U.S. Secretary of the Interior Deb Halaand speaks while standing next to St. Louis Mayor Tishaura Jones on Thursday, March 21, 2024, at Kiener Plaza in downtown St. Louis.
Brian Munoz
/
St. Louis Public Radio
U.S. Secretary of the Interior Deb Halaand speaks while standing next to St. Louis Mayor Tishaura Jones on Thursday, March 21, 2024, at Kiener Plaza in downtown St. Louis.

The Gateway Arch National Park in St. Louis will soon receive $17 million in funding from the bipartisan Great American Outdoors Act to upgrade the interior of the historic Old Courthouse.

The move was announced Thursday by Interior Secretary Deb Haaland, who visited the state to talk about infrastructure, legacy pollution cleanup and other investments in Missouri. GAOA provides investments for sustaining public lands in the U.S. and Bureau of Indian Education-funded schools. It also established the National Parks and Public Land Legacy Restoration Fund to address overdue maintenance needs.

Haaland, along with St. Louis Mayor Tishuara Jones, and Superintendent of Gateway Arch National Park Jeremy Sweat, stood outside the Old Courthouse in front of the Arch on a windy Thursday afternoon at Kiener Plaza. Haaland and Jones highlighted the historic significance of the courthouse — the site of the first two trials of the pivotal Dred and Harriet Scott cases in 1847 and 1850. It’s also where Virginia Minor’s case for women’s right to vote came to trial in the 1870s.

But the Scotts were only two of more than 300 enslaved people who sued for their freedom during that time, Jones pointed out.

“The preservation of the Old Courthouse reminds us that the stain of slavery and the struggle for civil rights is not distant history,” Jones said. “That struggle continues today. Preservation of this building will allow not just students, but people from every background across our city and our nation to understand our shared American history.”

Haaland said restoration of the Old Courthouse will include refurbishing the upper floors and exterior of the building.

“When this project is complete, the old courthouse will have improved accessibility that will allow increased visitation to this historic place, modernized utilities that will improve the experiences and new exhibits that will tell an even clearer story of the Dred Scott case and its impact on American history,” Haaland said.

For decades, critical infrastructure improvements at the Gateway Arch and other national parks across America have not gotten the attention they deserved, she added. This leads to deteriorating structures that inhibit how guests experience walkways, parking lots and restrooms, she said.

Haaland was a champion of the Great American Outdoors Act, which was signed into law in 2020 by then-President Donald Trump. The act drives investments in improving visitor experiences, bolstering climate resilience and boosting the economy by creating good-paying jobs, she said.

“I’ve traveled across the country to see how these investments are having a real impact on visitors, wildlife and local economies,” Haaland said. “Improving visitor safety, repaving roads, protecting historic structures and safeguarding against the impacts of the climate crisis are ways that GAOA is being felt in every corner of America.”

This is one of several ways the department is investing in visitor experience and increasing access for communities in St.
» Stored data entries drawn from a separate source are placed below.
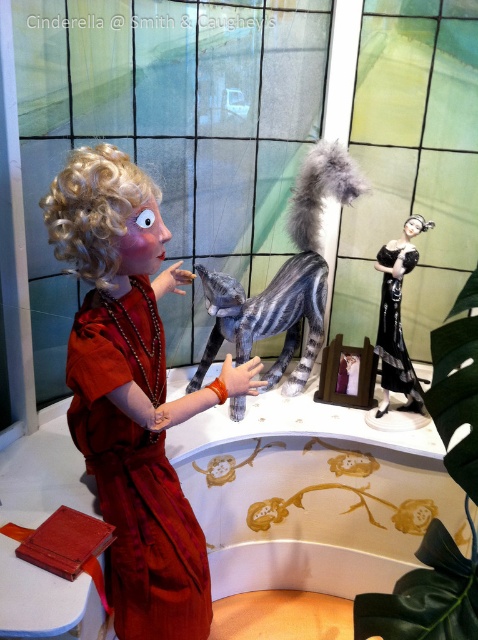 Question: Observing the image, what is the correct spatial positioning of striped fur cat at center in reference to black satin dress at center?

Choices:
 (A) above
 (B) below

Answer: (A)

Question: Where is satin dress at center located in relation to black satin dress at center in the image?

Choices:
 (A) below
 (B) above

Answer: (A)

Question: Which point is closer to the camera taking this photo?

Choices:
 (A) pos(107,346)
 (B) pos(121,532)
 (C) pos(399,326)

Answer: (A)

Question: Which point appears closest to the camera in this image?

Choices:
 (A) (299, 230)
 (B) (96, 374)
 (C) (113, 435)
 (D) (404, 244)

Answer: (B)

Question: Is matte red dress at center bigger than black satin dress at center?

Choices:
 (A) yes
 (B) no

Answer: (A)

Question: Which object is the closest to the matte red dress at center?

Choices:
 (A) satin dress at center
 (B) striped fur cat at center
 (C) black satin dress at center

Answer: (A) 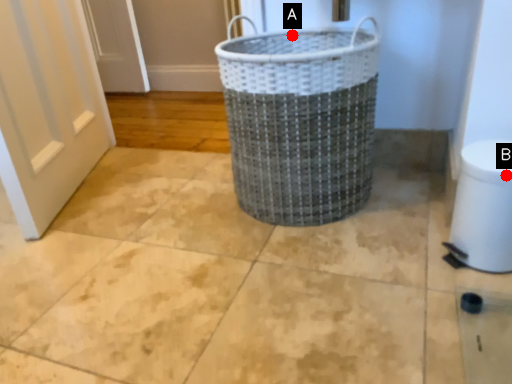 Question: Two points are circled on the image, labeled by A and B beside each circle. Which of the following is the farthest from the observer?

Choices:
 (A) A is further
 (B) B is further

Answer: (A) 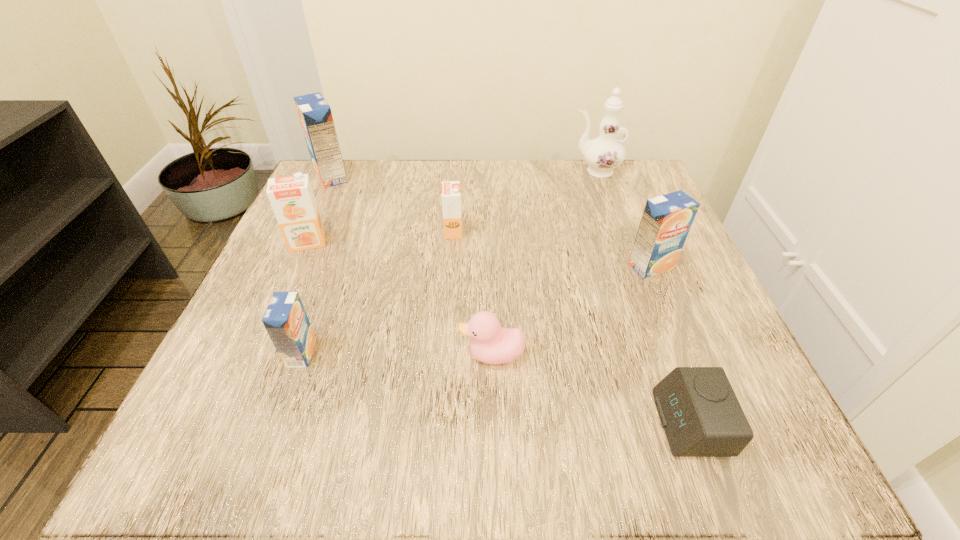 Where is `duckling`? Image resolution: width=960 pixels, height=540 pixels. duckling is located at coordinates (492, 344).

Where is `the fifth object from left to right`? the fifth object from left to right is located at coordinates (492, 344).

The height and width of the screenshot is (540, 960). I want to click on black alarm clock, so click(x=701, y=416).

I want to click on the nearest object, so click(701, 416).

Locate an element on the screen. The width and height of the screenshot is (960, 540). free region located 0.370m at the spout of the chinaware is located at coordinates (416, 171).

Image resolution: width=960 pixels, height=540 pixels. What are the coordinates of `free point located 0.270m at the spout of the chinaware` in the screenshot? It's located at (457, 171).

The image size is (960, 540). I want to click on vacant space located at the spout of the chinaware, so click(x=544, y=171).

Locate an element on the screen. vacant space situated 0.310m on the right of the tallest orange juice is located at coordinates point(481,177).

This screenshot has width=960, height=540. What are the coordinates of `free region located 0.240m on the front of the left orange orange juice` in the screenshot? It's located at (258, 355).

This screenshot has height=540, width=960. Identify the location of blank space located on the back of the second biggest blue orange_juice. (614, 177). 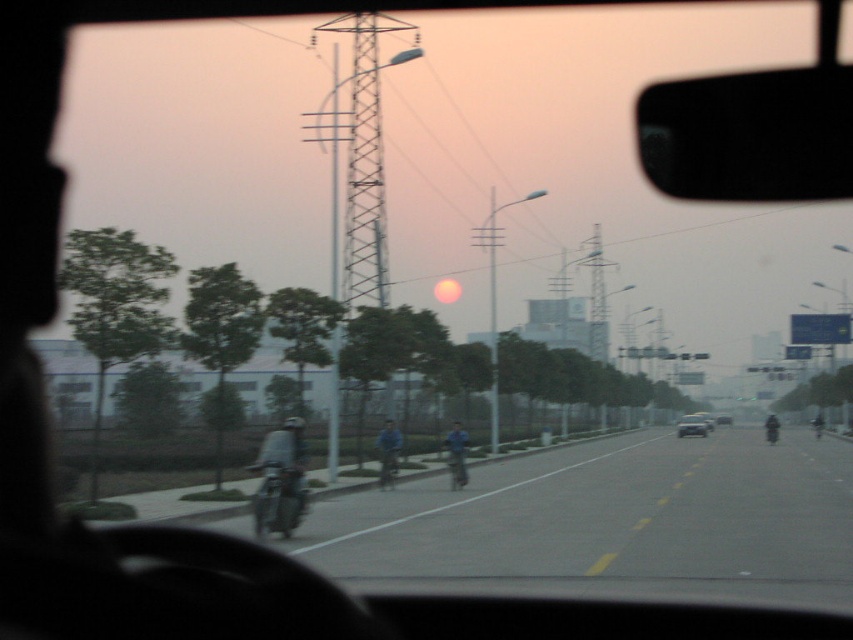 Between point (708, 161) and point (393, 452), which one is positioned in front?

Positioned in front is point (708, 161).

Which is behind, point (821, 116) or point (392, 428)?

The point (392, 428) is more distant.

Where is `black glossy view mirror at upper right`? The width and height of the screenshot is (853, 640). black glossy view mirror at upper right is located at coordinates (749, 134).

Is metallic silver bicycle at center positioned behind dark blue helmet at center?

That is False.

Does metallic silver bicycle at center have a greater height compared to dark blue helmet at center?

No, metallic silver bicycle at center is not taller than dark blue helmet at center.

Is point (386, 458) behind point (822, 419)?

No, (386, 458) is in front of (822, 419).

Find the location of `metallic silver bicycle at center`. metallic silver bicycle at center is located at coordinates (387, 467).

Can you confirm if metallic silver bicycle at center is positioned to the left of metallic silver car at center?

Correct, you'll find metallic silver bicycle at center to the left of metallic silver car at center.

Is point (392, 449) less distant than point (718, 417)?

That is True.

Is point (392, 464) farther from viewer compared to point (727, 417)?

No.

Identify the location of metallic silver bicycle at center. (387, 467).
Louis.

More funding

Missouri received $5 million earlier this year to begin assessing and inventorying thousands of orphaned oil and gas wells, which includes those with high methane emissions. The state is also eligible to receive up to nearly $27 million in additional grant funding to continue that work.

In Illinois, Great Rivers Greenway was recently awarded nearly $1 million to upgrade the Old Chain of Rocks Bridge Park.

Last month, the department granted Missouri more than $5.8 million to address abandoned mine lands, which is in addition to the more than $5.8 million the state received last year. State leaders are tasked with investigating, designing and undertaking reclamation projects.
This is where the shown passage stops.